Die Folgen von Gebiets- und Funktionalreformen wurden in den vergangenen Jahren kontrovers behandelt: Während einerseits Effizienzgewinne auf der Verwaltungsebene hervorgehoben werden (vgl. Bogumil & Ebinger 2019), sprechen andere von politischen Kosten durch sinkende Wahlbeteiligung und den Verlust demokratischer Legitimität (vgl. Blesse & Rösel 2017). Für die Kommunen besteht vor diesem Hintergrund die Herausforderung, insbesondere peripher gelegene Ortsteile des Gemeindegebietes im kommunalpolitischen Prozess dauerhaft zu integrieren und Teilhabe der Bewohnerinnen und Bewohner in politischen Willensbildungs- und Entscheidungsprozessen zu ermöglichen.

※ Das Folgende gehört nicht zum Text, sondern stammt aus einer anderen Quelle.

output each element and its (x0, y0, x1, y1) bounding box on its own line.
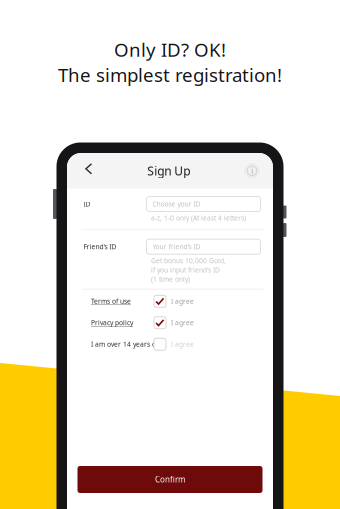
staticText: Confirm (155, 474, 185, 485)
button[interactable]: Terms of use (91, 290, 261, 312)
staticText: The simplest registration! (58, 62, 282, 87)
staticText: Your friend's ID (152, 242, 200, 251)
button[interactable]: Privacy policy (91, 312, 261, 334)
staticText: i (251, 165, 253, 177)
button[interactable]: Confirm (78, 466, 262, 493)
staticText: I agree (171, 297, 194, 306)
staticText: I am over 14 years old (91, 340, 162, 349)
button[interactable]: Information (244, 153, 273, 188)
staticText: Friend's ID (84, 242, 116, 251)
staticText: Only ID? OK! (114, 37, 226, 62)
staticText: I agree (171, 340, 194, 349)
staticText: a-z, 1-0 only (At least 4 letters) (151, 214, 246, 222)
button[interactable]: I am over 14 years old (91, 334, 261, 355)
staticText: Choose your ID (152, 200, 200, 208)
staticText: if you input friend's ID (151, 266, 220, 274)
staticText: ID (84, 200, 90, 208)
staticText: Privacy policy (91, 318, 133, 327)
staticText: I agree (171, 318, 194, 327)
button[interactable]: Back (67, 154, 93, 187)
staticText: Sign Up (147, 163, 190, 179)
staticText: Terms of use (91, 297, 131, 306)
staticText: (1 time only) (151, 275, 190, 284)
staticText: Get bonus 10,000 Gold, (151, 256, 226, 265)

Um die Belange der Ortsteile bei Fragen der lokalen Entwicklung zu erfassen und zu vertreten, sind in den Kommunalverfassungen der Länder ehrenamtliche Vertretungsstrukturen vorgesehen. Diese werden entweder von Einzelpersonen (z. B. sog. Ortsvorstehenden) oder von Gremien (Ortschaftsräten) ausgefüllt. Wie diese Ortsteilvertretungen funktionieren und welche Rolle sie für die Stärkung von Teilhabe und Beteiligung in den Kommunen spielen, wurde in einer vergleichenden Fallstudie durch Befragungen von Ortschaftsrät:innen in Wurzen (Sachsen) und Ortsvorsteher:innen in Bad Berleburg (Nordrhein-Westfahlen) im Jahr 2022 untersucht.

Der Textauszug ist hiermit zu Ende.